Late had turned to early and I couldn’t find my car. I’d just peeled myself off of the sinking situation with a girl in it, but I knew back home she’d know, knew everyone did, and knew I’d run out of stories, looking for clues for where I’d go in the secrets of how I’d gotten myself there in the first place.
In truth, the submarine had been a room of a rectangle apartment on the fourth floor of a brickstone, up by branches and leaves sprouting from the grand old dark trunks lining the quiet street below and she’d been taken by my self-conscious pedantry and moody banter. Oh, the feeling type, the wayward soul, the unseen seer with his eyes aflame, troubled and boyish.
Morning drew in around us without a sound and steadily turned up the dimmer, up and up and up, slow and even, and when those branches and leaves began to take on their day-color I felt the adrenaline shining bright on what we’d done, on who we were, on the nature to which I’d submitted, etcetera, etcetera, and so on, so gone and afraid of what that made me and sensing what she’d been all along—just a person, like me, fighting and fleeing.
I’d dawdled there against my better judgment, though, sinking, pretending the darkness would only get deeper and soon nothing would show, not a trace of us, not even a bubble to rise and break, looking at that moon-faced clock on her sad wall and thinking of Vonnegut’s Russian POWs instead of what the continued, unaddressed passage of time meant in the simple scheme of the moment, forming inarticulable excuses in a stupor of lazy mental mumbles as the hull’s creaks turned to groans under beautiful, terrible inevitability and the last shards of daydreams of glorious-meadowed authenticity, as if those daydreams had never been daydreamed before, only by we.
I could still feel her eyes on me in the preceding hours’ dimness as I footed it down the sidewalk heading what felt like west, could still see my Gerda Taro, angel of the small death, sitting there in that bed at one end of the rectangle in the deep dark night depths with white sheets pulled up to her chin and only hints of shoulders exposed, eyes like two eels peering out and a mouth aching to speak comforts in which she could not bring herself to believe.
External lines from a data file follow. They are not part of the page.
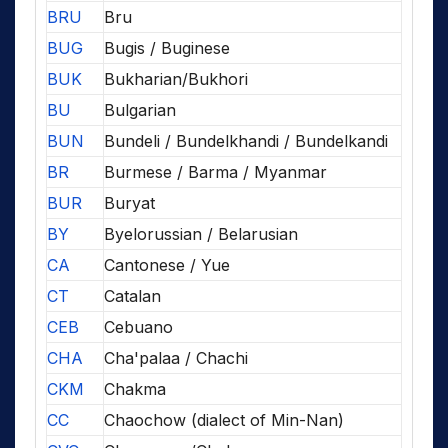
BRU
Bru
BUG
Bugis / Buginese
BUK
Bukharian/Bukhori
BU
Bulgarian
BUN
Bundeli / Bundelkhandi / Bundelkandi
BR
Burmese / Barma / Myanmar
BUR
Buryat
BY
Byelorussian / Belarusian
CA
Cantonese / Yue
CT
Catalan
CEB
Cebuano
CHA
Cha'palaa / Chachi
CKM
Chakma
CC
Chaochow (dialect of Min-Nan)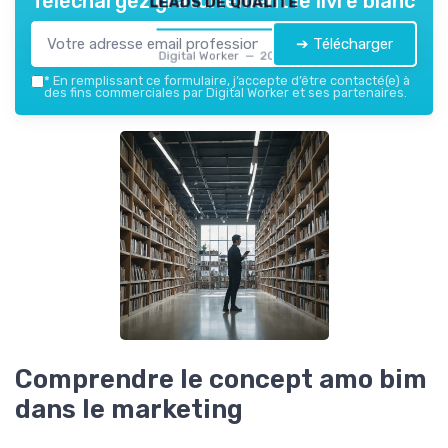
Téléchargez gratuitement le livre blanc
➔ Télécharger
Digital Worker — 2026
*
En remplissant ce formulaire, j’accepte d’être contacté(e) à
des fins commerciales par Digital Worker et ses partenaires.
Comprendre le concept amo bim
dans le marketing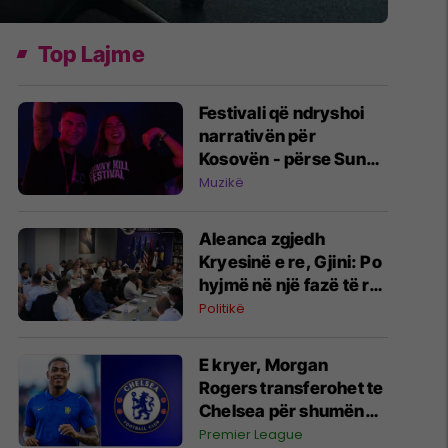
Top Lajme
Festivali që ndryshoi
narrativën për
Kosovën - përse Sunny
Hill tërheq vëmendjen
Muzikë
e mediave globale?
Aleanca zgjedh
Kryesinë e re, Gjini: Po
hyjmë në një fazë të re
organizimi
Politikë
E kryer, Morgan
Rogers transferohet te
Chelsea për shumën
rekord
Premier League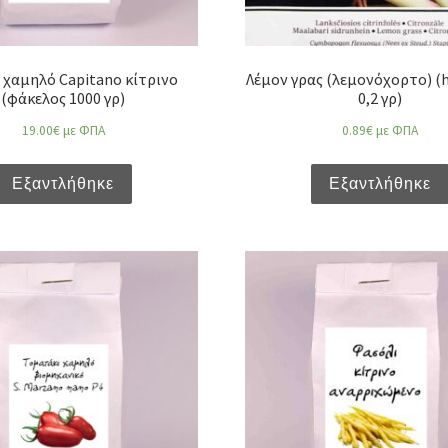
 χαμηλό Capitano κίτρινο
Λέμον γρας (λεμονόχορτο) (
(φάκελος 1000 γρ)
0,2 γρ)
19.00
€
με ΦΠΑ
0.89
€
με ΦΠΑ
Εξαντλήθηκε
Εξαντλήθηκε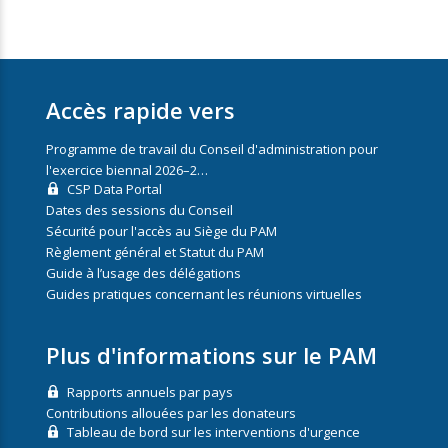
Accès rapide vers
Programme de travail du Conseil d'administration pour
l'exercice biennal 2026–2…
CSP Data Portal
Dates des sessions du Conseil
Sécurité pour l'accès au Siège du PAM
Règlement général et Statut du PAM
Guide à l’usage des délégations
Guides pratiques concernant les réunions virtuelles
Plus d'informations sur le PAM
Rapports annuels par pays
Contributions allouées par les donateurs
Tableau de bord sur les interventions d'urgence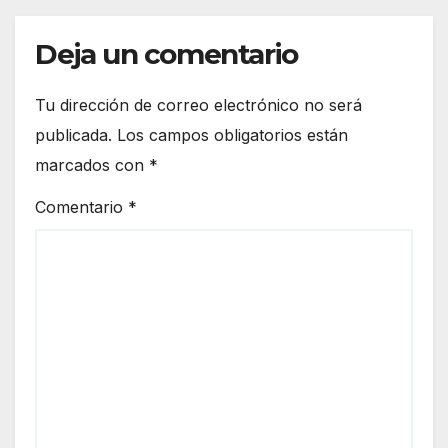
Deja un comentario
Tu dirección de correo electrónico no será
publicada.
Los campos obligatorios están
marcados con
*
Comentario
*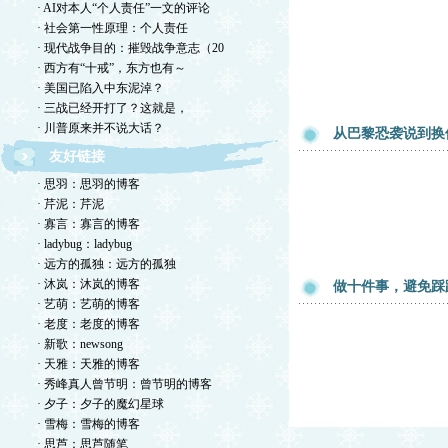
· AI对本人“个人责任”一文的评论
· 社会第一性原理：个人责任
· 现代战争目的：摧毁战争意志（20
· 西方有“十戒”，东方也有～
· 美国已陷入中东泥淖？
· 三战已经开打了？这就是，
· 川普原来并不说大话？
从巴黎恐袭说到换
友好链接
· 思羽：思羽的博客
· 芹泥：芹泥
· 寡言：寡言的博客
· ladybug：ladybug
· 远方的孤独：远方的孤独
· 沐岚：沐岚的博客
做十件事，避免踩
· 艺萌：艺萌的博客
· 老度：老度的博客
· 新歌：newsong
· 天雅：天雅的博客
· 秀峰真人曾节明：曾节明的博客
· 夕子：夕子的魔幻星球
· 雪梅：雪梅的博客
· 思芦：思芦随笔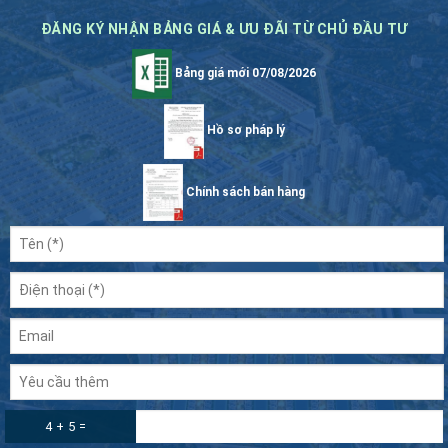
ĐĂNG KÝ NHẬN BẢNG GIÁ & ƯU ĐÃI TỪ CHỦ ĐẦU TƯ
Bảng giá mới 07/08/2026
Hồ sơ pháp lý
Chính sách bán hàng
4 + 5 =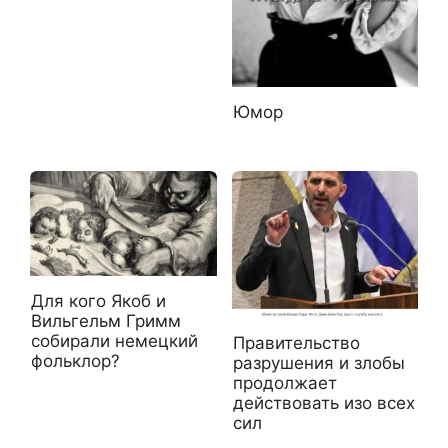
Юмор
Для кого Якоб и
Вильгельм Гримм
собирали немецкий
Правительство
фольклор?
разрушения и злобы
продолжает
действовать изо всех
сил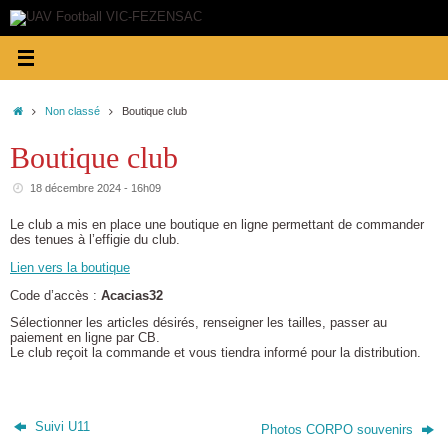
Passer
au
contenu
Accueil
Non classé
Boutique club
Boutique club
18 décembre 2024 - 16h09
Le club a mis en place une boutique en ligne permettant de commander
des tenues à l’effigie du club.
Lien vers la boutique
Code d’accès :
Acacias32
Sélectionner les articles désirés, renseigner les tailles, passer au
paiement en ligne par CB.
Le club reçoit la commande et vous tiendra informé pour la distribution.
Suivi U11
Photos CORPO souvenirs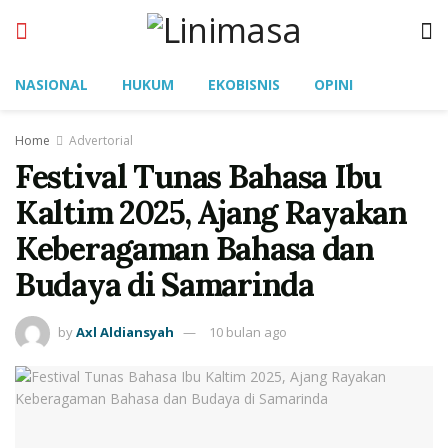
NASIONAL
HUKUM
EKOBISNIS
OPINI
Home
Advertorial
Festival Tunas Bahasa Ibu
Kaltim 2025, Ajang Rayakan
Keberagaman Bahasa dan
Budaya di Samarinda
by
Axl Aldiansyah
10 bulan ago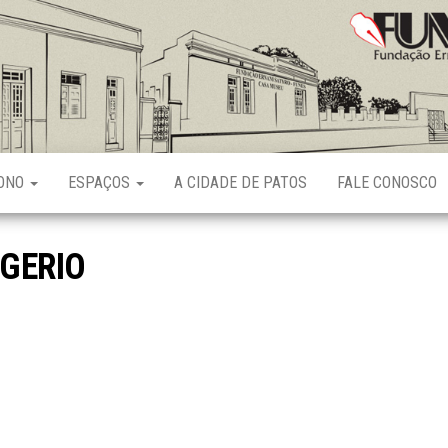
Fundação
Ernani
Sátyro
RONO
ESPAÇOS
A CIDADE DE PATOS
FALE CONOSCO
GERIO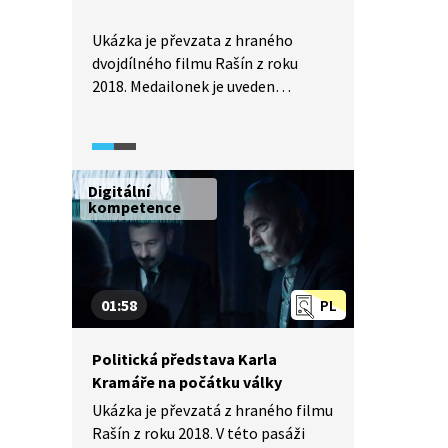
Ukázka je převzata z hraného
dvojdílného filmu Rašín z roku
2018. Medailonek je uveden
na konci druhého dílu a shrnuje
význam Aloise Rašína
pro Československou republiku.
Digitální
kompetence
01:58
PL
Politická představa Karla
Kramáře na počátku války
Ukázka je převzatá z hraného filmu
Rašín z roku 2018. V této pasáži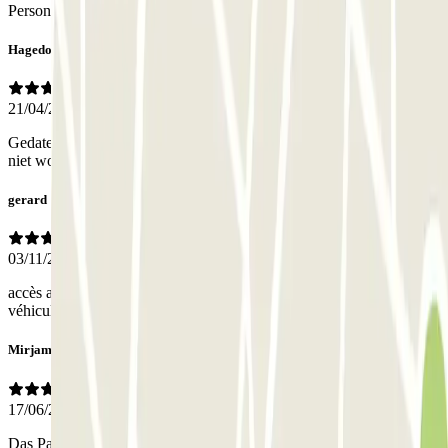
Personnel
Hagedoorn
21/04/2026
Gedateerde garage met zeer krappe plekken en vervuilde lift, die
niet worft schoongemaakt
gerard
03/11/2025
accès aux niveaux supérieurs et inférieurs n est pas simple avec un
véhicule 7 places
Mirjam
17/06/2025
Das Parkhaus ist ein Totalausfall! Vorab -Buchung bezahlt, Einfahrt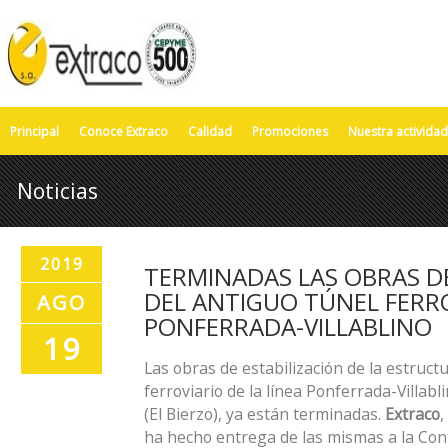
Principal
Conoce Extraco
Calidad
Promociones
Nuestra actividad
Noticias
2019
TERMINADAS LAS OBRAS DE
DEL ANTIGUO TÚNEL FERR
AGO
PONFERRADA-VILLABLINO
19
Las obras de estabilización de la estruct
ferroviario de la línea Ponferrada-Villab
(El Bierzo), ya están terminadas.
Extraco
,
ha hecho entrega de las mismas a la Con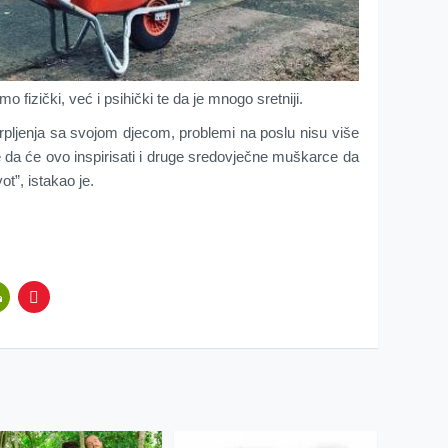
o fizički, već i psihički te da je mnogo sretniji.
pljenja sa svojom djecom, problemi na poslu nisu više
 da će ovo inspirisati i druge sredovječne muškarce da
vot”, istakao je.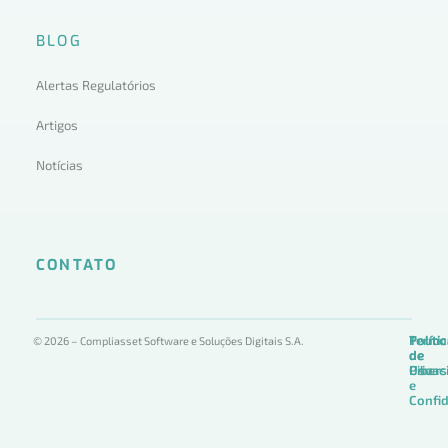
BLOG
Alertas Regulatórios
Artigos
Notícias
CONTATO
Termo
Políti
Políti
© 2026 – Compliasset Software e Soluções Digitais S.A.
de
de
de
Uso
Privac
Ciber
e
Confid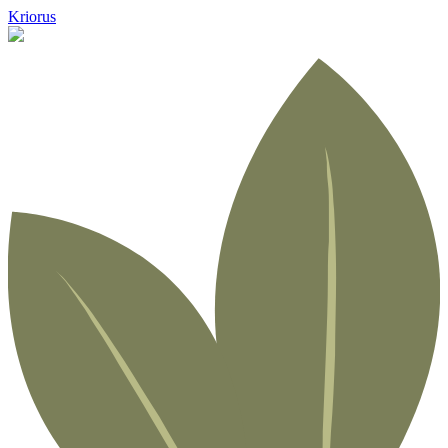
Kriorus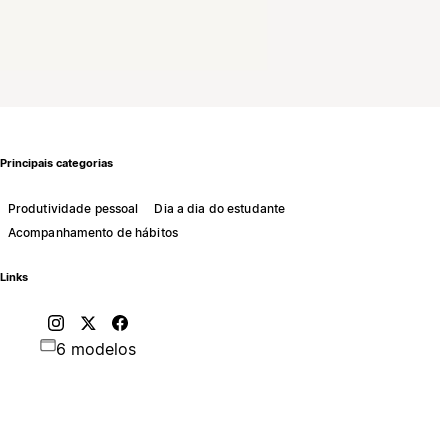
Principais categorias
Produtividade pessoal
Dia a dia do estudante
Acompanhamento de hábitos
Links
6 modelos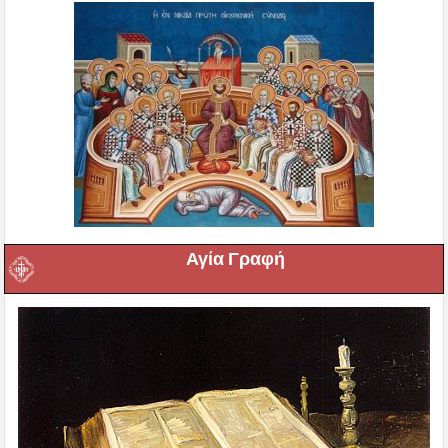
Αγία Γραφή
And so down and down, deeper and deeper, darker and darker we’d gone, merging two into a secret oneness with a warm blanket pseudonym of a mystifying ideal in which to wrap ourselves till I finally blew the hatch and lurched back out into the open with a remarkable lack of ceremony.
My feet were heavy on the implacable concrete, eyes scanning and glancing, head on a swivel spinning with the waking day and still-fresh scenes of night, not a soul for miles, it seemed, and a solid line of cars down my side of the street, a street that ran perpendicular to hers with the brickstone forming an upside down T on any map I might’ve had and I knew that wasn’t the proper word for it—brickstone—and lingered some more, slowing, overlooking the blatancy, losing track, stalling for answers I could only taste as questions, anything to distract, anything abstract.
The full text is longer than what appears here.